Compartmentalise the entire planet

(Photo: Antonia Reeve/SPL)

In Japan, whether someone is A, B, O or AB blood is a topic of everyday conversation. There is a widespread belief that blood type determines personality and temperament, with implications for life, work and love.

Blood-type personality theory (or blood-type humanics, as the Japanese sometimes like to call it) does much like what horoscopes do in Western culture.

In Japan (a.k.a. The Land That Gave Us Weird Since 1957), there is a frenzied obsession to know a person’s blood type. Celebrity profiles always have a blood-type label. Even anime character profiles are given their blood type. Buy an addressbook in Japan, and you’ll see spaces for blood-type entries. Job application forms ask for your blood type.

Even in everyday life in Japan and South Korea, you’ll notice the conversation somewhat revolves around blood type. People going on a date or meeting someone for the first time are liable to be asked, “What is your blood group?” You’ll notice the question cropping up quite a lot to kick-start smalltalk — as frequently as the question “What’s your nationality?” in Western culture.

“What’s your blood type?”
“The fluid type.”
(The author’s retort whilst living in Japan.)

Anyone from a schoolkid to a pensioner will never fail to ask about your blood type. Indeed, discussion of blood type is a key part of social interaction in Japan and South Korea.

The fact that three or four titles in the Top Ten list of bestselling books in Japan for any given year are about blood type will be enough for you to realise the level of this obsession.

Let’s compartmentalise the entire planet, shall we? Fall in line, and have a look at one of the more common interpretations:

Type O (‘The Warrior’)

Curious and generous, but stubborn.
You want to be a leader (or have leadership qualities). You keep striving until you achieve your goal. You are a trendsetter, loyal, passionate and self-confident, but you have a tendency to be too competitive.

Good traits: Confident, strong-willed, judgmental (i.e. good judgment), dedicated, self-deterministic.

Bad traits: Workaholic, insecure, emotional, stubborn, uncompromising, cold personality, over-confident, self-centred, vanity, jealousy.

Compatibility: O personalities are most compatible with other Os and ABs.

Famous Os: Jacqueline Kennedy Onassis, Elizabeth Hurley.

Trivia: You’re the original blood type. In prehistory, all Cro-Magnon people (precursor to modern Man) who lived around 40,000 BC were type O.

Type A (‘The Farmer’)

Sensitive perfectionists but over-anxious.
You like harmony, peace and organisation. You work well with others. You are sensitive, patient and affectionate. But you are stubborn too, with an inability to relax. In love, you are a traditionalist. 

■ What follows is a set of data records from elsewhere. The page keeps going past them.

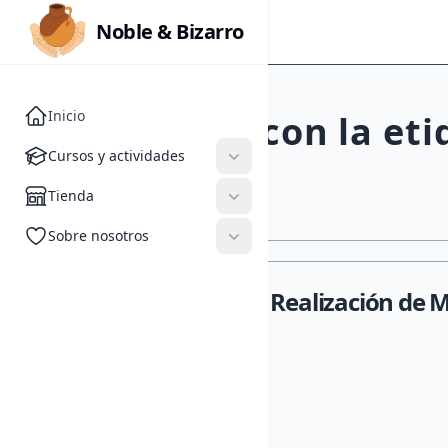
Noble & Bizarro
Noble & Bizarro
Inicio
Actividades con la et
Cursos y actividades
Cursos y actividades
2024/2025
Tienda
Tienda
Sobre nosotros
Sobre nosotros
Curso Avanzado de Realización de Mo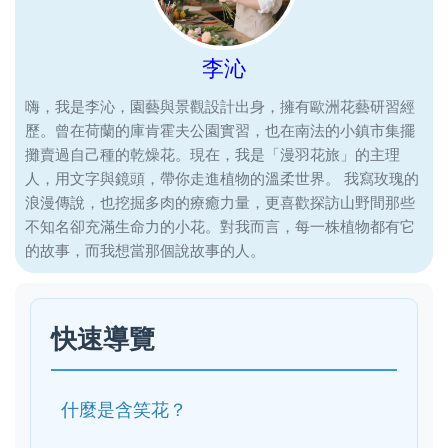
李沁
嗨，我是李沁，園藝與景觀設計出身，擁有歐洲花藝研習經
歷。曾在荷蘭的庫肯霍夫公園實習，也在南法的小鎮市集擺
攤賣過自己種的乾燥花。現在，我是「漫羽花旅」的主理
人，用文字與鏡頭，帶你走進植物的溫柔世界。 我寫玫瑰的
浪漫傳說，也挖掘多肉的療癒力量，更喜歡探訪山野間那些
不知名卻充滿生命力的小花。對我而言，每一株植物都有它
的故事，而我想當那個說故事的人。
快速導覽
什麼是含笑花？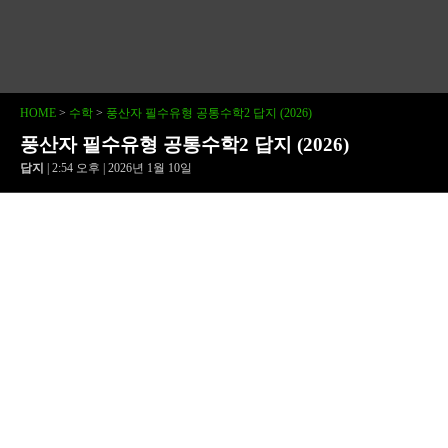
HOME
>
수학
>
풍산자 필수유형 공통수학2 답지 (2026)
풍산자 필수유형 공통수학2 답지 (2026)
답지
| 2:54 오후 | 2026년 1월 10일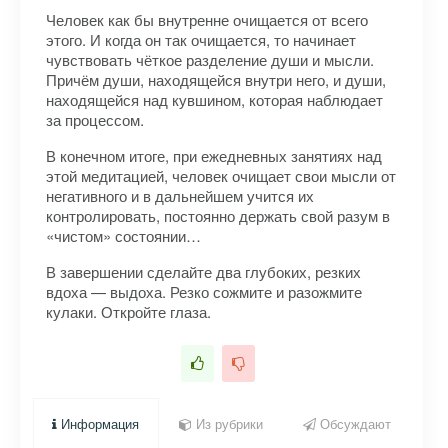
Человек как бы внутренне очищается от всего
этого. И когда он так очищается, то начинает
чувствовать чёткое разделение души и мысли.
Причём души, находящейся внутри него, и души,
находящейся над кувшином, которая наблюдает
за процессом.
В конечном итоге, при ежедневных занятиях над
этой медитацией, человек очищает свои мысли от
негативного и в дальнейшем учится их
контролировать, постоянно держать свой разум в
«чистом» состоянии…
В завершении сделайте два глубоких, резких
вдоха — выдоха. Резко сожмите и разожмите
кулаки. Откройте глаза.
Информация
Из рубрики
Обсуждают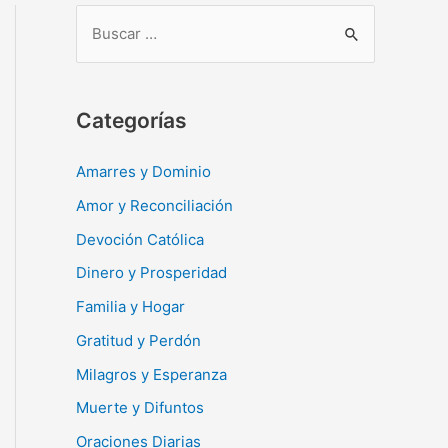
B
u
s
c
Categorías
a
r
Amarres y Dominio
:
Amor y Reconciliación
Devoción Católica
Dinero y Prosperidad
Familia y Hogar
Gratitud y Perdón
Milagros y Esperanza
Muerte y Difuntos
Oraciones Diarias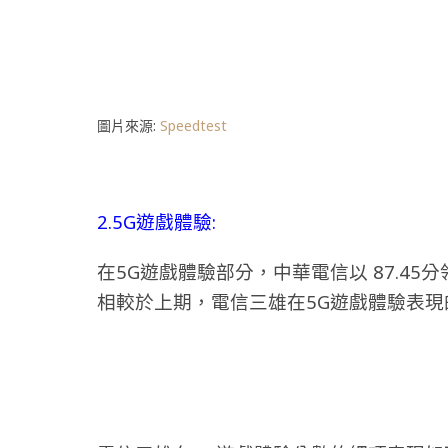
圖片來源:
Speedtest
2.5G遊戲體驗:
在5G遊戲體驗部分，中華電信以 87.45分
相較於上期，電信三雄在5G遊戲體驗表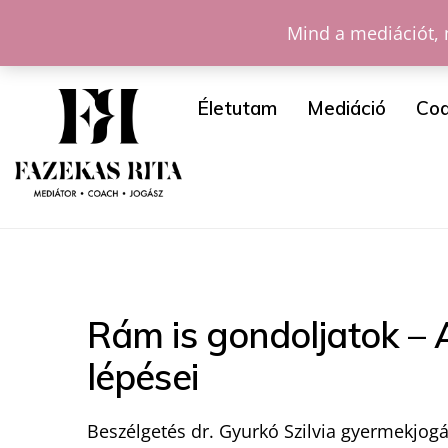
Mind a mediációt, 
Életutam
Mediáció
Coa
Rám is gondoljatok –
lépései
Beszélgetés dr. Gyurkó Szilvia gyermekjogá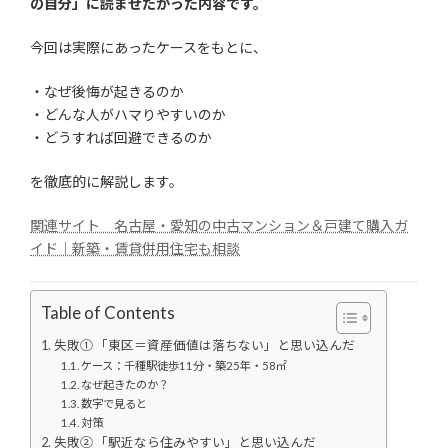
の自分」に読ませたかった内容です。
今回は実際にあったケースをもとに、
・なぜ後悔が起きるのか
・どんな人がハマりやすいのか
・どうすれば回避できるのか
を徹底的に解説します。
関連サイト 名古屋・愛知の中古マンション＆戸建て購入ガ
イド｜新築・賃貸併用住宅も相談
Table of Contents
失敗① 「東区＝資産価値は落ちない」と思い込んだ
ケース：千種駅徒歩11分・築25年・58㎡
なぜ起きたのか？
数字で見ると
対策
失敗② 「駅近なら住みやすい」と思い込んだ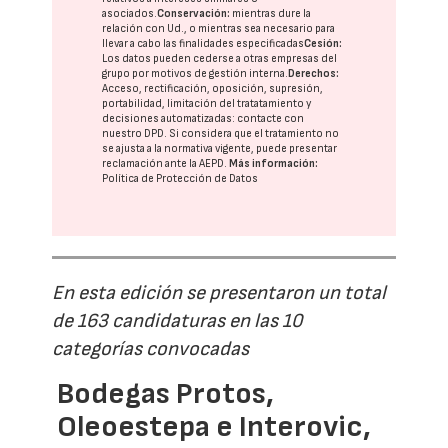
asociados.
Conservación:
mientras dure la
relación con Ud., o mientras sea necesario para
llevar a cabo las finalidades especificadas
Cesión:
Los datos pueden cederse a otras
empresas del
grupo
por motivos de gestión interna.
Derechos:
Acceso, rectificación, oposición, supresión,
portabilidad, limitación del tratatamiento y
decisiones automatizadas:
contacte con
nuestro DPD
. Si considera que el tratamiento no
se ajusta a la normativa vigente, puede presentar
reclamación ante la
AEPD
.
Más información:
Política de Protección de Datos
En esta edición se presentaron un total
de 163 candidaturas en las 10
categorías convocadas
Bodegas Protos,
Oleoestepa e Interovic,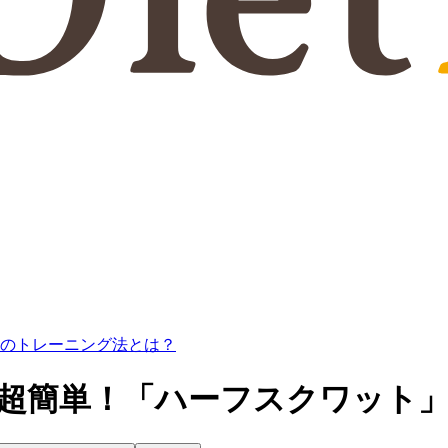
」のトレーニング法とは？
】超簡単！「ハーフスクワット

Good traits: Obedient, careful, sympathetic, empathetic, self-sacrificing, polite, willing to compromise, honest, loyal.

Bad traits: Worrier, emotional, weak-willed, indecisive, introverted, antisocial, wishy-washy, nervous.

Compatibility: As are most compatible with As and ABs.

Famous As: Christina Applegate, George Bush Sr.

Trivia: As the Cro-Magnons evolved, they developed more society-building skills. That was when type A blood started appearing.

Type B (‘The Hunter’)

Cheerful but eccentric and selfish.
A rugged individualist who is straightforward, and like to do things your own way. You adapt easily to any situation because of your creativeness and flexibility. You enjoy being around people, and others love to be around you. With friends, you would rather listen first to all and then proffer up your opinion. However, you insist on being independent can be extreme sometimes and become a weakness.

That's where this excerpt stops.